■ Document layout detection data
---------------

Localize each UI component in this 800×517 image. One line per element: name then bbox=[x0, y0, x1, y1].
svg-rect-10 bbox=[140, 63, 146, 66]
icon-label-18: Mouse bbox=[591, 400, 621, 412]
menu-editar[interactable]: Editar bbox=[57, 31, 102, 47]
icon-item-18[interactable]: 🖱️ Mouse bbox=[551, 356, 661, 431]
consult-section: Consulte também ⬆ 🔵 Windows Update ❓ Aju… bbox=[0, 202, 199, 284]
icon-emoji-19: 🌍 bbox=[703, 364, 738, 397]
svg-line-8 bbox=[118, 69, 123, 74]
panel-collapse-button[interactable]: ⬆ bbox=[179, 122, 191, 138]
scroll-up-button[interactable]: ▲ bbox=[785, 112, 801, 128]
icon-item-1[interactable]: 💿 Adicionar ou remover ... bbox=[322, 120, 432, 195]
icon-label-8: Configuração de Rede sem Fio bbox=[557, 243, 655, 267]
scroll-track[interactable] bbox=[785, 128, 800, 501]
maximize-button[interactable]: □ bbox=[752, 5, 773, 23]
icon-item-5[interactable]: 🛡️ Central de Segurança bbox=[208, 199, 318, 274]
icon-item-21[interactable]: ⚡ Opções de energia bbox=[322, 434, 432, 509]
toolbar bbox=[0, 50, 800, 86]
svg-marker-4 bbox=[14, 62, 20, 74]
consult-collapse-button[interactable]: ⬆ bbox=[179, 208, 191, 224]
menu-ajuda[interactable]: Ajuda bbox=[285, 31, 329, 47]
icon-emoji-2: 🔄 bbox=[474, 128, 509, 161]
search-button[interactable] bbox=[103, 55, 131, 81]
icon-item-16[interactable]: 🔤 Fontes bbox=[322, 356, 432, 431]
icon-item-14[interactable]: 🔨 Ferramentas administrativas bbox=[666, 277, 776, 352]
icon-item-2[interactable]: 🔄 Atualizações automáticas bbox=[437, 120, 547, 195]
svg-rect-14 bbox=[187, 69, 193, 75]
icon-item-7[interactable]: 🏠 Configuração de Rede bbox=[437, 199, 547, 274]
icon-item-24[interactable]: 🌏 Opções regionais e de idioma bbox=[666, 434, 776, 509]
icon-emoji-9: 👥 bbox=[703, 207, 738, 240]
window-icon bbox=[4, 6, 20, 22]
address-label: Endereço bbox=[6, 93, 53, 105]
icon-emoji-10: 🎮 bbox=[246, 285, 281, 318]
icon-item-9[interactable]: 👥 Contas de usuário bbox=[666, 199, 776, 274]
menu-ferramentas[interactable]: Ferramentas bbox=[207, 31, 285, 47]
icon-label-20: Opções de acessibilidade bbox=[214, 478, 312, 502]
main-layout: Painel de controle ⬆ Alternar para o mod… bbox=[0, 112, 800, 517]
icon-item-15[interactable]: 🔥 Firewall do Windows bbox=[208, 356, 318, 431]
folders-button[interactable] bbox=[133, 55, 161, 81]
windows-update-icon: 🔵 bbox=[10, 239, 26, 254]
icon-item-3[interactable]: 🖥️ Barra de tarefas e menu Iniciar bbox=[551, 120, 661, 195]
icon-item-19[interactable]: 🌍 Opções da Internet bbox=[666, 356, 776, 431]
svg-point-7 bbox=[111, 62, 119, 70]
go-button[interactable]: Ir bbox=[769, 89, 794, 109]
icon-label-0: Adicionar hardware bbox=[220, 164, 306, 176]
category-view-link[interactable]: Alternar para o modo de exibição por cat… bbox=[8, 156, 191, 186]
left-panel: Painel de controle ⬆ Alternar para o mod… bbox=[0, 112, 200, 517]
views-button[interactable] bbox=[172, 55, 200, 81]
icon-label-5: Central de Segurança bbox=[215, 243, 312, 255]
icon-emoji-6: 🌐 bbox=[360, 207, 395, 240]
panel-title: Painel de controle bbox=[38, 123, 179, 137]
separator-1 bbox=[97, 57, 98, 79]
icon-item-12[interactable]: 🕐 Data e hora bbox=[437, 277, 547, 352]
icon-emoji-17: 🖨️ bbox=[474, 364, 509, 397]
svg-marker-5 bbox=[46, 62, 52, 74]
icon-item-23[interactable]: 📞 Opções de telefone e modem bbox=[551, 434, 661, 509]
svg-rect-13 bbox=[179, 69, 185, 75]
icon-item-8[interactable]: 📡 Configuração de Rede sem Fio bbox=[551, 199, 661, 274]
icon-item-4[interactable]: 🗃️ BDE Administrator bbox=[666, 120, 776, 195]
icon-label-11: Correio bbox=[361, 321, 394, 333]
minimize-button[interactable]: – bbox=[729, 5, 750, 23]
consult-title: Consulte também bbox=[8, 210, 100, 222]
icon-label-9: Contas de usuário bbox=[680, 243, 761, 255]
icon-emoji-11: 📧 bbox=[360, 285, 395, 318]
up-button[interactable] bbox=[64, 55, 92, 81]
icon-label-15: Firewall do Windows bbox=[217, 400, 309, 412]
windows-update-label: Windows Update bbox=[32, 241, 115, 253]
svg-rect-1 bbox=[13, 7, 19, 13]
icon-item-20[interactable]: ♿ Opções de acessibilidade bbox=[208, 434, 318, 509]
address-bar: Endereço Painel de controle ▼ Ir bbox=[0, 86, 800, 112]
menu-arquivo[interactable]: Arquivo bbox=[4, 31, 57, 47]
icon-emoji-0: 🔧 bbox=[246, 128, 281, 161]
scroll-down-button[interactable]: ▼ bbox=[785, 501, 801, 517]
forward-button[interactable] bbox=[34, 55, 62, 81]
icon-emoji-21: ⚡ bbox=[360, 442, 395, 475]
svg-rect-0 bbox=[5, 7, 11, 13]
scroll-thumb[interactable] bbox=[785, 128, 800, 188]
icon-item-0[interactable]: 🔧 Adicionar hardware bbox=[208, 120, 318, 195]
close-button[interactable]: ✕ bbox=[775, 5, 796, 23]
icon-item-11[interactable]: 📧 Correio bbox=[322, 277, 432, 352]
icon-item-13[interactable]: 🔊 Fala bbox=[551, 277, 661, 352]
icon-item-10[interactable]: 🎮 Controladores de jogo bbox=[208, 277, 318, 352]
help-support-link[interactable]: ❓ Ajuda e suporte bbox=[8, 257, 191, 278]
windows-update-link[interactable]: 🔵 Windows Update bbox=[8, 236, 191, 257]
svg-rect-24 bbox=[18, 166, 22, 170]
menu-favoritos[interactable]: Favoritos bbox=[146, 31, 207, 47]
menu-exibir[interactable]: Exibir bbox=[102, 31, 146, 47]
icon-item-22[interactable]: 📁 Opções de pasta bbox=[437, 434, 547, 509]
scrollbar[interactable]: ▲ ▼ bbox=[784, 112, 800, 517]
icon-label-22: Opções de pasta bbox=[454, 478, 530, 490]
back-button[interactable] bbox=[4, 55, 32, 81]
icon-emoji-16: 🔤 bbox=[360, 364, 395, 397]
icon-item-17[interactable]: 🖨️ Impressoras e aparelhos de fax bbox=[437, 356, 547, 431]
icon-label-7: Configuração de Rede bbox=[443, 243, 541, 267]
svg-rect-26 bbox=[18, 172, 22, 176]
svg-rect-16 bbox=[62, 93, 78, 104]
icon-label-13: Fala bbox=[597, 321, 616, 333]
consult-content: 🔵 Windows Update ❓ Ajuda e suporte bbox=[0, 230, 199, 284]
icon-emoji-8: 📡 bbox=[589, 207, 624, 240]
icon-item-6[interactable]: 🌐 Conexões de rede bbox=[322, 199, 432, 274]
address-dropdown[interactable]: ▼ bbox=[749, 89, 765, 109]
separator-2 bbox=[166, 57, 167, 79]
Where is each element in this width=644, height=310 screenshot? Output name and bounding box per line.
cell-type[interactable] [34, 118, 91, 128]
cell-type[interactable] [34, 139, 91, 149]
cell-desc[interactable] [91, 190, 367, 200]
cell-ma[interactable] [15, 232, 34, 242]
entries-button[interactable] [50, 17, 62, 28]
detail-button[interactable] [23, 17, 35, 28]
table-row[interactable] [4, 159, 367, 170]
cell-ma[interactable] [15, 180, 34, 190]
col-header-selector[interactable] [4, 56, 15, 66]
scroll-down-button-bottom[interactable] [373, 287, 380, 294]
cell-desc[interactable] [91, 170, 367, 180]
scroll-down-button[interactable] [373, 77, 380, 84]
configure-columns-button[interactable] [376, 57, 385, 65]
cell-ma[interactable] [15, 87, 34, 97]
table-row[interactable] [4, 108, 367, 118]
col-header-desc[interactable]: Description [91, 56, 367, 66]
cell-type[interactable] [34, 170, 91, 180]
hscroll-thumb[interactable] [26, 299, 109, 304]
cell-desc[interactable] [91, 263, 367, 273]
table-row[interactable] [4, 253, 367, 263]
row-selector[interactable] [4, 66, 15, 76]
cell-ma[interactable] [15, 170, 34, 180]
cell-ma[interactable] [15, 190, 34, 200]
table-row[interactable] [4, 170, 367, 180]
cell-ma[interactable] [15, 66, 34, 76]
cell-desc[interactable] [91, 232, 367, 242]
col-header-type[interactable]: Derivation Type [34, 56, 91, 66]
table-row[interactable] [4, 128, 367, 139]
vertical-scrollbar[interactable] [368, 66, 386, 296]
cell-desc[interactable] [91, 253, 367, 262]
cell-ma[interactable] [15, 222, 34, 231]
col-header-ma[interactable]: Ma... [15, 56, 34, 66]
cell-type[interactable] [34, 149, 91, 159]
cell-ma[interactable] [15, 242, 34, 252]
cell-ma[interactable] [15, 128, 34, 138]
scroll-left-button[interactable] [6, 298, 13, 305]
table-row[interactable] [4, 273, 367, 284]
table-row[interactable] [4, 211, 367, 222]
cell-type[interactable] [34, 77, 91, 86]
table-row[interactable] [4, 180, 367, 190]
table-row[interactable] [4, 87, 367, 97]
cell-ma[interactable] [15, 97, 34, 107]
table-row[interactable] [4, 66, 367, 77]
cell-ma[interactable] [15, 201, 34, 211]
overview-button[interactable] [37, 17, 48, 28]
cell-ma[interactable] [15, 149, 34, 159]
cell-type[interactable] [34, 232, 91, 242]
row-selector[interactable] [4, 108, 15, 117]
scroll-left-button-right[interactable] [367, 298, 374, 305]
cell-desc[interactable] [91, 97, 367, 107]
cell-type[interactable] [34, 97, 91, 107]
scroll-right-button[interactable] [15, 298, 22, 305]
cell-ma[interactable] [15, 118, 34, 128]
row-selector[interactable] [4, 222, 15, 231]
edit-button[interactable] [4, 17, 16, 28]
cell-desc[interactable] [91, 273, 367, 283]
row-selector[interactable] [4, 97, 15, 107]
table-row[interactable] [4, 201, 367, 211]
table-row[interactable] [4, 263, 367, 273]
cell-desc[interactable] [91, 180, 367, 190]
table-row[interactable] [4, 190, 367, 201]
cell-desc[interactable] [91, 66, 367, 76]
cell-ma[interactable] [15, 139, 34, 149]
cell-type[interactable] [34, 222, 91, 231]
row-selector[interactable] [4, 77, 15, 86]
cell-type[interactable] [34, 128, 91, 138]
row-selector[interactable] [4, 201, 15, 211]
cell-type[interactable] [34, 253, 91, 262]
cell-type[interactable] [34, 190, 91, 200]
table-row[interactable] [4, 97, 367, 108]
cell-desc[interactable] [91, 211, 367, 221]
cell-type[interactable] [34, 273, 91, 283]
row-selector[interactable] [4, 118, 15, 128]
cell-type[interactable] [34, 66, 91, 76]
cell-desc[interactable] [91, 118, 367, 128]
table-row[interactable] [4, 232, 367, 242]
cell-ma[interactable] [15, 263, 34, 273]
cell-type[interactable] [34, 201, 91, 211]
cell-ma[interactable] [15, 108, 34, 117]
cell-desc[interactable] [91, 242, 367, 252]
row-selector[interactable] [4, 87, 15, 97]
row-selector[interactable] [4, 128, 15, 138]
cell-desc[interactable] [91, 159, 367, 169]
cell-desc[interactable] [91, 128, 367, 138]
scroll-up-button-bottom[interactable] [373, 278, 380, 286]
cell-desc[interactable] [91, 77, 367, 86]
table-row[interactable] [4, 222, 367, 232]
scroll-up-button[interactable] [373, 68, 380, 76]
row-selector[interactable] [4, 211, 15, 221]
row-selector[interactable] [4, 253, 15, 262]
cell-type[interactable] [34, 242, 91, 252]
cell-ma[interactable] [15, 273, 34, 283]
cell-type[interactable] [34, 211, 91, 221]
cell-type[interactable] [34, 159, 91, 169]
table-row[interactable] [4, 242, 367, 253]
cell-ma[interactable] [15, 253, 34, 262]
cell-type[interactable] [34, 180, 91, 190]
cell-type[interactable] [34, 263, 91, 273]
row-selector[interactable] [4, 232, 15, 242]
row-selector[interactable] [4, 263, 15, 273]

---------------

■ Prompt
Show every line above in which the word "Consulte" appears.

■ Response
consult-section: Consulte também ⬆ 🔵 Windows Update ❓ Aju… bbox=[0, 202, 199, 284]
consult-title: Consulte também bbox=[8, 210, 100, 222]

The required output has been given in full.